ABOUT THIS EXERCISE:
The expected answer is the set of lines in the data below between the line holding "କେଲିଆ ଶୈବ ପୀଠରେ ବୋଲବମ ପାଇଁ" and the line holding "ଡାବୁଗାଁରେ ବାହୁଡ଼ା ଯାତ୍ରା ଅନୁଷ୍ଠିତ", inclusive, written out exactly.

SUPPLIED INFORMATION:
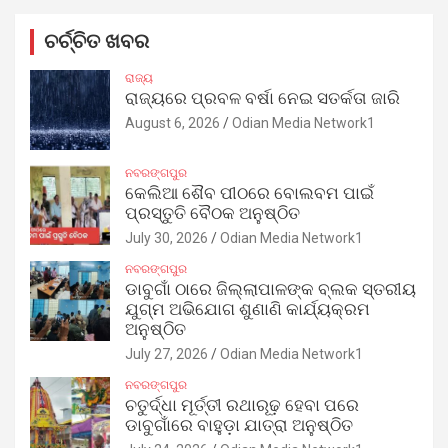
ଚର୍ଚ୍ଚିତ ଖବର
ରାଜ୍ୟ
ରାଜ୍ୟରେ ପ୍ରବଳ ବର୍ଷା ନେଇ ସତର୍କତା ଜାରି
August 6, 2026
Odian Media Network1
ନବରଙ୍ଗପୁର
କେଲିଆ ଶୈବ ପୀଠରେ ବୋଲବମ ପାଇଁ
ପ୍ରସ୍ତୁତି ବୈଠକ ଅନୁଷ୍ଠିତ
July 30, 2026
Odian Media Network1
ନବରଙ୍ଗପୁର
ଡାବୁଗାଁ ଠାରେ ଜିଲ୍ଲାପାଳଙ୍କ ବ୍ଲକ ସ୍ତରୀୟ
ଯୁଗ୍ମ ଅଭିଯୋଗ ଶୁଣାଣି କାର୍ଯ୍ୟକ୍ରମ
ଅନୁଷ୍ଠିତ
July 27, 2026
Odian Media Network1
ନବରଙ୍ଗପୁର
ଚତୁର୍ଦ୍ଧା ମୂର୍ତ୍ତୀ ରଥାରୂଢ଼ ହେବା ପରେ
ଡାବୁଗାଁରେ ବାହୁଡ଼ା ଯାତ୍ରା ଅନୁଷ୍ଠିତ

==

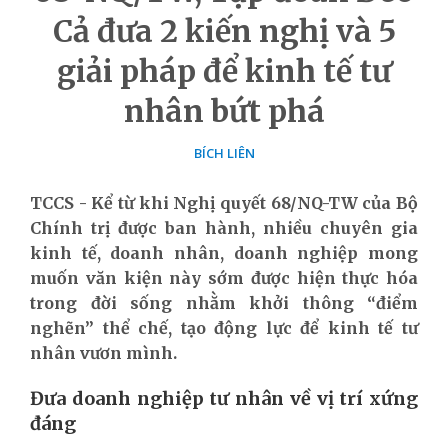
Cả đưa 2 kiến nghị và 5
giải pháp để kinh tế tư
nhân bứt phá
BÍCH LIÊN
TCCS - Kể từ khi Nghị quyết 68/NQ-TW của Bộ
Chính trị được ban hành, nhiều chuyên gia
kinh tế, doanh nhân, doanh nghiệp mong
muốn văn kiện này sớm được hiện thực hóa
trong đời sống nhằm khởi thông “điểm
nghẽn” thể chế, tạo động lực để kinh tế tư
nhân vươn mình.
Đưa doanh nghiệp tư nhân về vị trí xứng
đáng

RESPONSE TO THIS TASK:
କେଲିଆ ଶୈବ ପୀଠରେ ବୋଲବମ ପାଇଁ
ପ୍ରସ୍ତୁତି ବୈଠକ ଅନୁଷ୍ଠିତ
July 30, 2026
Odian Media Network1
ନବରଙ୍ଗପୁର
ଡାବୁଗାଁ ଠାରେ ଜିଲ୍ଲାପାଳଙ୍କ ବ୍ଲକ ସ୍ତରୀୟ
ଯୁଗ୍ମ ଅଭିଯୋଗ ଶୁଣାଣି କାର୍ଯ୍ୟକ୍ରମ
ଅନୁଷ୍ଠିତ
July 27, 2026
Odian Media Network1
ନବରଙ୍ଗପୁର
ଚତୁର୍ଦ୍ଧା ମୂର୍ତ୍ତୀ ରଥାରୂଢ଼ ହେବା ପରେ
ଡାବୁଗାଁରେ ବାହୁଡ଼ା ଯାତ୍ରା ଅନୁଷ୍ଠିତ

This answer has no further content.